Courtesey of the federal reserve's attempts to push the market around, treasury yields across the entire curve are well below their mean. This is leading to a gross misallocation of capital, which as usual is largely ignored by the mainstream media.
How are companies taking advantage of these low rates? They certainly aren't borrowing in order to invest in the future. Not with the level of CapEx we're seeing. What they are doing is focusing on is short term gratification as ZH has pointed out many times in the past.
One glaring example of this short sighted vision is dividend recaps. Corporations borrow funds, then turn around and pay shareholders in the form of dividends. This should be a red flag to anyone paying attention, as it is a clear indication that companies apparently can't identify any projects worth investing in that will create future shareholder value.

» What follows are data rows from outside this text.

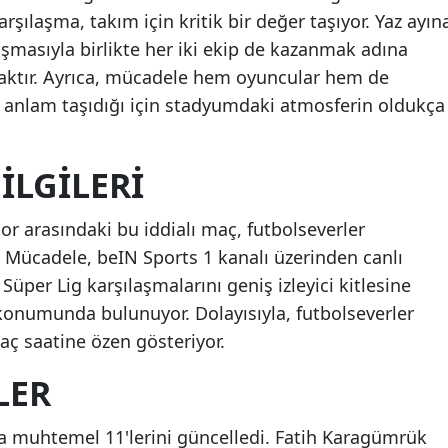
rşılaşma, takım için kritik bir değer taşıyor. Yaz ayın
şmasıyla birlikte her iki ekip de kazanmak adına
caktır. Ayrıca, mücadele hem oyuncular hem de
r anlam taşıdığı için stadyumdaki atmosferin oldukça
ILGILERI
r arasındaki bu iddialı maç, futbolseverler
 Mücadele, beIN Sports 1 kanalı üzerinden canlı
Süper Lig karşılaşmalarını geniş izleyici kitlesine
 konumunda bulunuyor. Dolayısıyla, futbolseverler
aç saatine özen gösteriyor.
LER
a muhtemel 11'lerini güncelledi. Fatih Karagümrük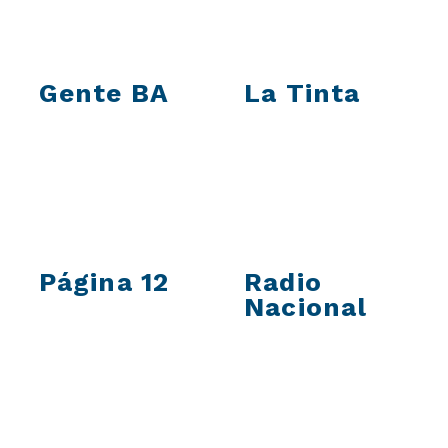
Gente BA
La Tinta
Página 12
Radio
Nacional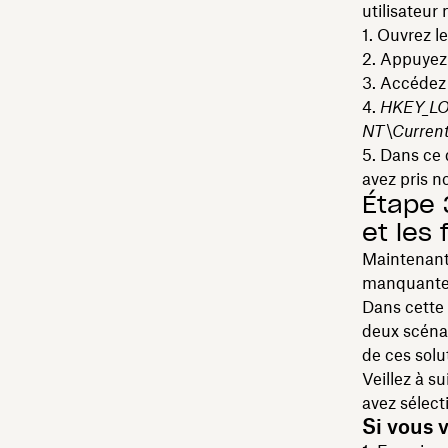
utilisateur
Ouvrez l
Appuyez
Accédez a
HKEY_L
NT\CurrentV
Dans ce d
avez pris n
Étape 
et les
Maintenant
manquantes
Dans cette
deux scénar
de ces solu
Veillez à s
avez sélect
Si vous 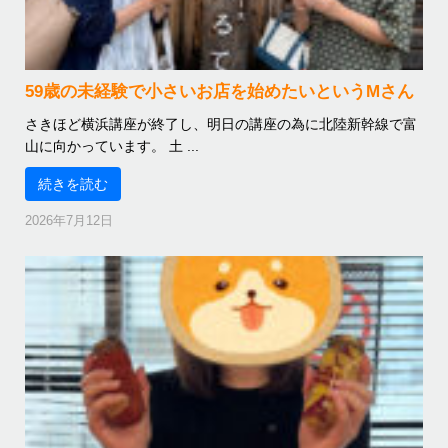
59歳の未経験で小さいお店を始めたいというMさん
さきほど横浜講座が終了し、明日の講座の為に北陸新幹線で富
山に向かっています。 土 ...
続きを読む
2026年7月12日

So how are companies creating shareholder value if they aren't investing in CapEx (and thus a steady stream of future cash flows)? Why, they're adding debt of course. And lots of it -- just to turn around and give a one time cash benefit to shareholders.
To summarize, companies can't figure out how to cover an ever decreasing cost of capital by way of CapEx, so they're borrowing on the cheap and giving a one-time benefit to the shareholder (Einhorn picked the wrong company). This may paint a gloomy picture if you understand what's going on here, but the humor can be found in listening to the pundits wonder why nobody is buying the "market is cheap" argument.